Qi Bing-li, Li Yan, Wang Na, Zhou Rong-miao, Hu Pei, Kang Shan
Department of Obstetrics and Gynecology, Forth Hospital, Hebei Medical University, Shijiazhuang 050011, China.
Email:
Zhonghua Fu Chan Ke Za Zhi. 2013 Nov;48(11):847-52.
To explore the relationship among single nucleotide polymorphism (SNP) of excision repair cross-complementing 1(ERCC1) gene, chemotherapy sensitivity and clinical outcomes of epithelial ovarian cancer (EOC) patients treated with platinum.

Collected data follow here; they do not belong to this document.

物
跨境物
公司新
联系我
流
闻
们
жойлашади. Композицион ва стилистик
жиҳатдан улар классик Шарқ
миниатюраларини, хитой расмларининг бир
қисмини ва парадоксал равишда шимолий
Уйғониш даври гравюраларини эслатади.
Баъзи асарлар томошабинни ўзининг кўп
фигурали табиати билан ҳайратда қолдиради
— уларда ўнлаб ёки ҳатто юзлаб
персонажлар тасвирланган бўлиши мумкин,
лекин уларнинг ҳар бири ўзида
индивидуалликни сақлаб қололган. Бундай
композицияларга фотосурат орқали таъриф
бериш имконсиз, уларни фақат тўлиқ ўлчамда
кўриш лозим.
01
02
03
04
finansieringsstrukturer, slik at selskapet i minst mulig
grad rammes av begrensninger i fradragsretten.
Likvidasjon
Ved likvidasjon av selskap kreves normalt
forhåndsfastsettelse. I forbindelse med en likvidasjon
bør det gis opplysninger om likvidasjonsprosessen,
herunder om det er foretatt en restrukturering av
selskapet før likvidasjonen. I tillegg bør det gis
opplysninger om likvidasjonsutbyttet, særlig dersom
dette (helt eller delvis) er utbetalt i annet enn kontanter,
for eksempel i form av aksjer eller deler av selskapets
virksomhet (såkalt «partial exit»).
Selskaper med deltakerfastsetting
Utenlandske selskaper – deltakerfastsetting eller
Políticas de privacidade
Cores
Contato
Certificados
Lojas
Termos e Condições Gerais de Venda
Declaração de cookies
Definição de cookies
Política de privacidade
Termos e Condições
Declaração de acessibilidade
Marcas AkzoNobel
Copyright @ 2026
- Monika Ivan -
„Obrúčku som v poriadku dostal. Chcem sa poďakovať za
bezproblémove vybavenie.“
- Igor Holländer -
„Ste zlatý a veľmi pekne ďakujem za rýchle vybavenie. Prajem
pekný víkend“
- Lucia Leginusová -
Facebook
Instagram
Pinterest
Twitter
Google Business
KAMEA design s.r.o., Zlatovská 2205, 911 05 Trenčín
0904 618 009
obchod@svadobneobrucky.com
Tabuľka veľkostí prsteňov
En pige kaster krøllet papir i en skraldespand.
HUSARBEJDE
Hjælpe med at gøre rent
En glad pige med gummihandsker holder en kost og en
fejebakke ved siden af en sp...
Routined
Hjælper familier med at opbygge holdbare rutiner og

Six tag single nucleotide polymorphisms (tagSNP;rs11615, rs3212986, rs735482, rs3212955, rs12610134 and rs3212958) were chose from ERCC1 gene. The genotypes of 6 tagSNP were determined by Snapshot method in 220 EOC patients. Primary clinical outcomes parameter contained EOC patients' responses to platinum-based chemotherapy, progression-free survival (PFS) and overall survival (OS) were analysed.
The rs11615 C/T SNP of ERCC1, CC, CT and TT genotype frequencies were 53.1%, 45.6%, 1.4% in responders to platinum-based chemotherapy, while 52.0%, 35.6%, 12.3% in non-responders, respectively, in which there was significant difference between the two groups (P = 0.002) . Compared with the patients with CC genotype, the patients carrying TT genotype had a significantly poor response to platinum-based chemotherapy (OR = 6.22, 95%CI:1.12-34.42). Similarly, the genotypes frequencies distribution of rs11615 C/T SNP of ERCC1 was different between the recurrence and non-recurrence group, death and survival group (all P < 0.05). Kaplan-Meier survival analysis showed that the genotypes frequencies distribution of rs11615 C/T SNP of ERCC1 was associated with PFS and OS (P < 0.01) of EOC patients. Cox's multivariate analysis suggested that patients with TT genotype had a shorter PFS (HR = 2.19, 95%CI:1.14-4.22, P = 0.009) and OS (HR = 2.22, 95%CI:1.06-4.64, P = 0.021) compared with those carrying CC genotype [adjusting for age, International Federation of Gynecology and Obstetrics (FIGO) stage, pathological type, grade and tumor residual size]. The genotypes frequencies distribution of rs3212986, rs735482, rs3212955, rs12610134 and rs3212958 SNP of ERCC1 did not show the significant difference between the responders to platinum-based chemotherapy and non-responders. The other 5 tagSNP may not be associated with the PFS and OS of EOC patients (all P > 0.05).
The rs11615 SNP of ERCC1 may become a valuable prognostic biomarker for EOC patients treated with platinum-based chemotherapy.
探讨切除修复交叉互补基因1(ERCC1)单核苷酸多态性(SNP)与上皮性卵巢癌(EOC)患者铂类化疗敏感性及临床结局之间的关系。
从ERCC1基因中选取6个标签单核苷酸多态性(tagSNP;rs11615、rs3212986、rs735482、rs3212955、rs12610134和rs3212958)。采用Snapshot法检测220例EOC患者6个tagSNP的基因型。分析主要临床结局参数,包括EOC患者对铂类化疗的反应、无进展生存期(PFS)和总生存期(OS)。
ERCC1基因的rs11615 C/T SNP中,铂类化疗有效者的CC、CT和TT基因型频率分别为53.1%、45.6%、1.4%,而无效者分别为52.0%、35.6%、12.3%,两组间差异有统计学意义(P = 0.002)。与CC基因型患者相比携带TT基因型的患者对铂类化疗的反应明显较差(OR = 6.22,95%CI:1.12 - 34.42)。同样,ERCC1基因rs11615 C/T SNP的基因型频率分布在复发组与未复发组、死亡组与生存组之间存在差异(均P < )。Kaplan-Meier生存分析显示,ERCC1基因rs11615 C/T SNP的基因型频率分布与EOC患者的PFS和OS相关(P < 0.01)。Cox多因素分析表明,与携带CC基因型的患者相比,TT基因型患者的PFS(HR = 2.19,95%CI:1.14 - 4.22,P = 0.009)和OS(HR = 2.22,95%CI:1.06 - 4.64,P = 0.021)较短[校正年龄、国际妇产科联盟(FIGO)分期、病理类型、分级和肿瘤残留大小]。ERCC1基因的rs3212986、rs735482、rs3212955、rs12610134和rs3212958 SNP的基因型频率分布在铂类化疗有效者与无效者之间未显示出显著差异。其他5个tagSNP可能与EOC患者的PFS和OS无关(均P > 0.05)。
ERCC1基因的rs11615 SNP可能成为接受铂类化疗的EOC患者有价值的预后生物标志物。